STUDY MATERIAL -
##############################

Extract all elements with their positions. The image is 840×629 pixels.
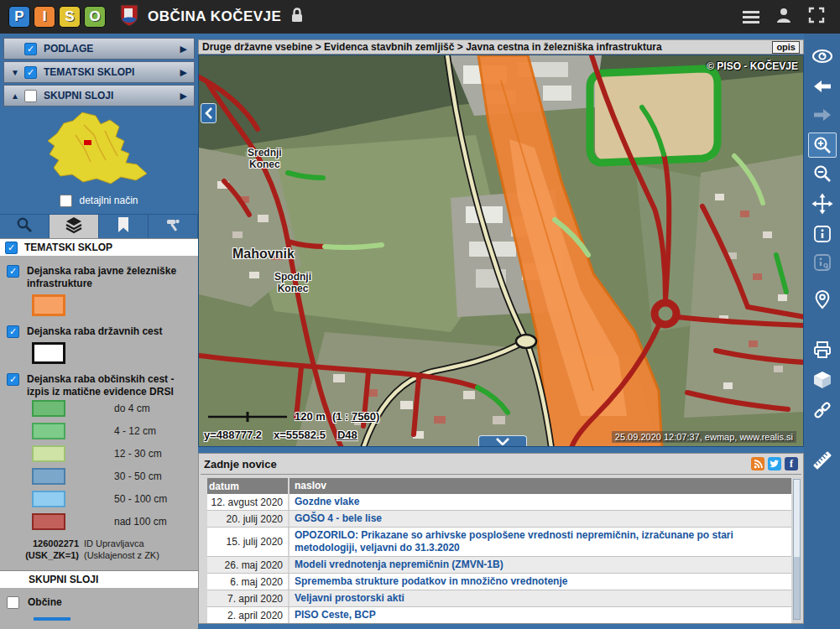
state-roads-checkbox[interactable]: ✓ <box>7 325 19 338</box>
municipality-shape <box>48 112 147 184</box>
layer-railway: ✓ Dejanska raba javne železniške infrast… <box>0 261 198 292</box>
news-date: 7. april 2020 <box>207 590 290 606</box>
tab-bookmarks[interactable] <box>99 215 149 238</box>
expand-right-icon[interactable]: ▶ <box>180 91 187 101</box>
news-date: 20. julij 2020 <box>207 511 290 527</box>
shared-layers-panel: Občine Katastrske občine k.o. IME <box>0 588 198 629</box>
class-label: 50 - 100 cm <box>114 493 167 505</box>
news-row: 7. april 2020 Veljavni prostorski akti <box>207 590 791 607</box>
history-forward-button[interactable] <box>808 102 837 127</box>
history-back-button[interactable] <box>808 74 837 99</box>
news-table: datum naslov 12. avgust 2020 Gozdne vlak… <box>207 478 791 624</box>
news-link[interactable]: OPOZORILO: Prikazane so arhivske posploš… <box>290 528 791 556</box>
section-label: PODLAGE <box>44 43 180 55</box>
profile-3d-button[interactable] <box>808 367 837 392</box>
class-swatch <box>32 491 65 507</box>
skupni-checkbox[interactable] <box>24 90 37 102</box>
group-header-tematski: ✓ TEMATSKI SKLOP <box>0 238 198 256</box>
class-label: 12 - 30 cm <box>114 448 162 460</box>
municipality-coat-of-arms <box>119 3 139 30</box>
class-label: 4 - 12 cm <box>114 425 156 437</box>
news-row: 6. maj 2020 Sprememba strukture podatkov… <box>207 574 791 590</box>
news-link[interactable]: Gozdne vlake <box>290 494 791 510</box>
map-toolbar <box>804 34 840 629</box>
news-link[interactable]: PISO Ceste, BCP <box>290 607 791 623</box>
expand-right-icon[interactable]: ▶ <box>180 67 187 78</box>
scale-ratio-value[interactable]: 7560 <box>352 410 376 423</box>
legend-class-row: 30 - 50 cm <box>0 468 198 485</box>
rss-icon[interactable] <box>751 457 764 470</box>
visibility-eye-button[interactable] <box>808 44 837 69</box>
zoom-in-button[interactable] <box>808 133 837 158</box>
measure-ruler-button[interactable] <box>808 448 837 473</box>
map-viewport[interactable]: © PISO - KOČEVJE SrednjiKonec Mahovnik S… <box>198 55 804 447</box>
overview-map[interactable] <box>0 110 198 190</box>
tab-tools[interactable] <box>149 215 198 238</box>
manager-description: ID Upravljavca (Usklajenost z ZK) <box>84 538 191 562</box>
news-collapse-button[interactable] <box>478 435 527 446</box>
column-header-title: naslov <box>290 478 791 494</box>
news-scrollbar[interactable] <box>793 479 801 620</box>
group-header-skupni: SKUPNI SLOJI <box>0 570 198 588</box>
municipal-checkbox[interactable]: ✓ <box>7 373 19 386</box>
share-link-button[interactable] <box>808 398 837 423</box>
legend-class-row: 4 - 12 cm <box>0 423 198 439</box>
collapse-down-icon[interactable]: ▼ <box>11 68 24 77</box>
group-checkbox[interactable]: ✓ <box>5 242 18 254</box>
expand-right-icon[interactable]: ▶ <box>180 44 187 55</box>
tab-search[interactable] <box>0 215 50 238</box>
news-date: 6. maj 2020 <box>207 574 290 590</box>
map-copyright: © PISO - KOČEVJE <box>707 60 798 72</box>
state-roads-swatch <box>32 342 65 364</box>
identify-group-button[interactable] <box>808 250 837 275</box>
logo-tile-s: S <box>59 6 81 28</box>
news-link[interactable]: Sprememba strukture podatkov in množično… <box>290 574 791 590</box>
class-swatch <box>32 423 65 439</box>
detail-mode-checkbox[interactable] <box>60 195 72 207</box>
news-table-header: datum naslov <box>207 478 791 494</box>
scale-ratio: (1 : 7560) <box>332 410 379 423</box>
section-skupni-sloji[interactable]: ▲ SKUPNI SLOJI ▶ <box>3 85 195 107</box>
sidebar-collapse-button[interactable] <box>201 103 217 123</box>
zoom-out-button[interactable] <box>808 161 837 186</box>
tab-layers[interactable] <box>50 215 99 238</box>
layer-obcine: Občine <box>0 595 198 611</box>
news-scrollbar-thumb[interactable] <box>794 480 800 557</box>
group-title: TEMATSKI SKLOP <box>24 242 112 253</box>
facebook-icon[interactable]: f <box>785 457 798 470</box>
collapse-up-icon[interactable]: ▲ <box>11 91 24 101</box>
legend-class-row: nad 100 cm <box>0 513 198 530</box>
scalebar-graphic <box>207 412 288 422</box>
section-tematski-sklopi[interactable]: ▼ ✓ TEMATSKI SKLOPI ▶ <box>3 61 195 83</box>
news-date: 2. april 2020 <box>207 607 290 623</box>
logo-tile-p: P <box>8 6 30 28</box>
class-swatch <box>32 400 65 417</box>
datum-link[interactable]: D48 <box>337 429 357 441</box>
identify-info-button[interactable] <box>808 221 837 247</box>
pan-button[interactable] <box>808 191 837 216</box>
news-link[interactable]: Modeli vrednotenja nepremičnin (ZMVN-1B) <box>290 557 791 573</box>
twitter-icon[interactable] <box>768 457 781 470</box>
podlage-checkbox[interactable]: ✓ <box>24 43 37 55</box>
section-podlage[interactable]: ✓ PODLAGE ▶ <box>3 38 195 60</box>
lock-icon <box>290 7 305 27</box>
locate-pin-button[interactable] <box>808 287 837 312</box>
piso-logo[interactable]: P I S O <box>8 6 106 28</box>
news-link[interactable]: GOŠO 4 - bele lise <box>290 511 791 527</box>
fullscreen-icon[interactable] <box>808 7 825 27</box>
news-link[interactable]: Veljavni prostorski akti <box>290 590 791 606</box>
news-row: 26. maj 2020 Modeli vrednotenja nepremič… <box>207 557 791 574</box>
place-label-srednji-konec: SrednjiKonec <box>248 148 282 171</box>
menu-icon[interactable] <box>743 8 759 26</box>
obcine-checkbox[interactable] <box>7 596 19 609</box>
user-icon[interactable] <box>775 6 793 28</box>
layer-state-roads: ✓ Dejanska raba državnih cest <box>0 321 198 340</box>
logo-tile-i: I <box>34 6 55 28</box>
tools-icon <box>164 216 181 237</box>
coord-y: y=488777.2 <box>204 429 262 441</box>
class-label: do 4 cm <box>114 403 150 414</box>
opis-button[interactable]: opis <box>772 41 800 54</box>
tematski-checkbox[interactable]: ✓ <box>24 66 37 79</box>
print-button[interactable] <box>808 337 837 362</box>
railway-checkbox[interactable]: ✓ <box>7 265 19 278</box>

##############################

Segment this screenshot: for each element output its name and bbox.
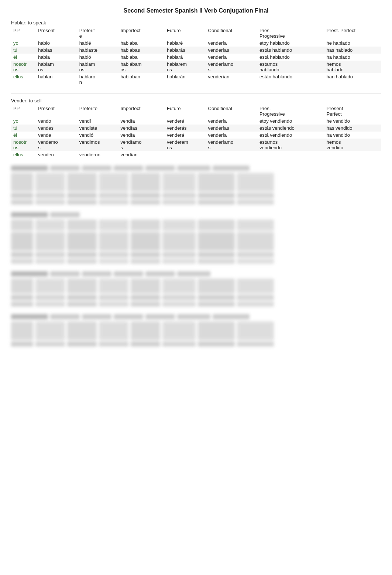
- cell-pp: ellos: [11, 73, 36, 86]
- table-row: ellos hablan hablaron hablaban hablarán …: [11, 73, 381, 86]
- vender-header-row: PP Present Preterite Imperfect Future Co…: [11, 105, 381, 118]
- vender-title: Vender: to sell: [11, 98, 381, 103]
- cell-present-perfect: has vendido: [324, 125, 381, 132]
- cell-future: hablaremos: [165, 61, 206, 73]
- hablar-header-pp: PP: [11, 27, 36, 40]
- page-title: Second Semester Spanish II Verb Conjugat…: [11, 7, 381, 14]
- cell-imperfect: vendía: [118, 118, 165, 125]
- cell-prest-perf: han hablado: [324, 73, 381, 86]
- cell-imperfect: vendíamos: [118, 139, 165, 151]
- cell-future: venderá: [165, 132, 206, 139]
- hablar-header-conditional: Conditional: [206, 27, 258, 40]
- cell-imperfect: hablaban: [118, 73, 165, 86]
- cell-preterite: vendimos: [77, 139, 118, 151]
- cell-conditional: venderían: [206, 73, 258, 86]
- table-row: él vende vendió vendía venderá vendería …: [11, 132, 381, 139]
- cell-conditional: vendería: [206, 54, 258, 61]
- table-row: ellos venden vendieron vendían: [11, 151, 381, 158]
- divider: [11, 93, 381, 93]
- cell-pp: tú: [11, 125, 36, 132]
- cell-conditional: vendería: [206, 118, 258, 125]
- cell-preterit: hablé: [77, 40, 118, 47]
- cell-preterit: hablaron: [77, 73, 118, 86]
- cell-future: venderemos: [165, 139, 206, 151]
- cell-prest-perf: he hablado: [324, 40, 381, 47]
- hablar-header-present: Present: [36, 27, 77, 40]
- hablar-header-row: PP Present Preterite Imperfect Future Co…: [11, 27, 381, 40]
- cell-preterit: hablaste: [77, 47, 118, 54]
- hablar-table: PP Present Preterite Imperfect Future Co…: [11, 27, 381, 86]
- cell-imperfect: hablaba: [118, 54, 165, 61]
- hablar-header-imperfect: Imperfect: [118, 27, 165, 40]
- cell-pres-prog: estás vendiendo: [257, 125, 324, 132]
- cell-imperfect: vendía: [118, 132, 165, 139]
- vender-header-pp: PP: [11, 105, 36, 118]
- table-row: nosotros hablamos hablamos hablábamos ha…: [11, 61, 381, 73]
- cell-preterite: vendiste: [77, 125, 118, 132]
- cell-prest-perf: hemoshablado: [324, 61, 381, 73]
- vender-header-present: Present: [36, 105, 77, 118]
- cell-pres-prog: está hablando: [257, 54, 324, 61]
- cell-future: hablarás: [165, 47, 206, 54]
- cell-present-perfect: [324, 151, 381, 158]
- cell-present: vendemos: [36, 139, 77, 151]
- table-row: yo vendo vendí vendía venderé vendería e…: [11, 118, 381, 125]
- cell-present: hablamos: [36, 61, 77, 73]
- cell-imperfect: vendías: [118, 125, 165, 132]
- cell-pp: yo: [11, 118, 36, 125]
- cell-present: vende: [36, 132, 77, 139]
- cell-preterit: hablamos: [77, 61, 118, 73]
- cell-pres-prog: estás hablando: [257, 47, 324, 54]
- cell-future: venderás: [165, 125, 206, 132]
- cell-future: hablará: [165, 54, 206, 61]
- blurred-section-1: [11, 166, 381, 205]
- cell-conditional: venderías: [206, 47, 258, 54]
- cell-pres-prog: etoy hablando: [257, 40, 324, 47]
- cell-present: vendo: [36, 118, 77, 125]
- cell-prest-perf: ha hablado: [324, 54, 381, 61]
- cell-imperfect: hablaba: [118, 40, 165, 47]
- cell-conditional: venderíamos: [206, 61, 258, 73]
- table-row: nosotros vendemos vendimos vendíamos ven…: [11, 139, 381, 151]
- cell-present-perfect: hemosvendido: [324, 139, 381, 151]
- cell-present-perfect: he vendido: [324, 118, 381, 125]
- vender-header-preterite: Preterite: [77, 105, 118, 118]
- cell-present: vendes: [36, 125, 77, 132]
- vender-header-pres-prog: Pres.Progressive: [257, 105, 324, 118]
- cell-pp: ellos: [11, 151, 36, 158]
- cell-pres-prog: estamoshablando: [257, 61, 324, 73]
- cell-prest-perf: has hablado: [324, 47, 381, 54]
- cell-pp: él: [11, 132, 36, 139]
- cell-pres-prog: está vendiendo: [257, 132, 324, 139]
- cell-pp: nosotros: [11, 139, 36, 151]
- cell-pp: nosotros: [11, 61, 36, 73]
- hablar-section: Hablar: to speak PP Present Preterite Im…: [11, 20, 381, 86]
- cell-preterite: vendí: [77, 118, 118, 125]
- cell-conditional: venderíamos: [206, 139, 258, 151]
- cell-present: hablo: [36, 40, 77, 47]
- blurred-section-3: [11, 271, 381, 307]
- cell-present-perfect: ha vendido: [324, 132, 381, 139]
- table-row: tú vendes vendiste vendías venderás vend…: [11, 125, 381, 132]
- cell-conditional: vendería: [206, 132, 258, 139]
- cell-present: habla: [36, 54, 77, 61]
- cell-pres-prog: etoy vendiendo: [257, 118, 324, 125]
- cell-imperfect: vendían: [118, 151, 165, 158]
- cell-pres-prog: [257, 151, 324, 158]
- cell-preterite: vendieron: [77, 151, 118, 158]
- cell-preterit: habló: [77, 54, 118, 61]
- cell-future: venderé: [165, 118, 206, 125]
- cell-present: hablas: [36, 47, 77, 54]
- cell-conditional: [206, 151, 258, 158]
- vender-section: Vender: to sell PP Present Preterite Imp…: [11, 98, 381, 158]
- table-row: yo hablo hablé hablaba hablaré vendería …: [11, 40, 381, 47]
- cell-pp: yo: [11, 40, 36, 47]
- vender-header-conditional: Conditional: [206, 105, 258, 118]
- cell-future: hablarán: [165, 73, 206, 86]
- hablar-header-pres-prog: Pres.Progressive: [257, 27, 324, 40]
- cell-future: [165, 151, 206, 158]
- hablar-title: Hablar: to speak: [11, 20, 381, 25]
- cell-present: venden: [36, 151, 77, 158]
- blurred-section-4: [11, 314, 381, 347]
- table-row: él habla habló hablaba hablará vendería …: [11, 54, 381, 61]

##############################

PROMPT - The answer must consist of every line above that holds the string "vendiste", copied exactly.

EXERCISE SOLUTION -
- cell-preterite: vendiste: [77, 125, 118, 132]
- table-row: tú vendes vendiste vendías venderás vend…: [11, 125, 381, 132]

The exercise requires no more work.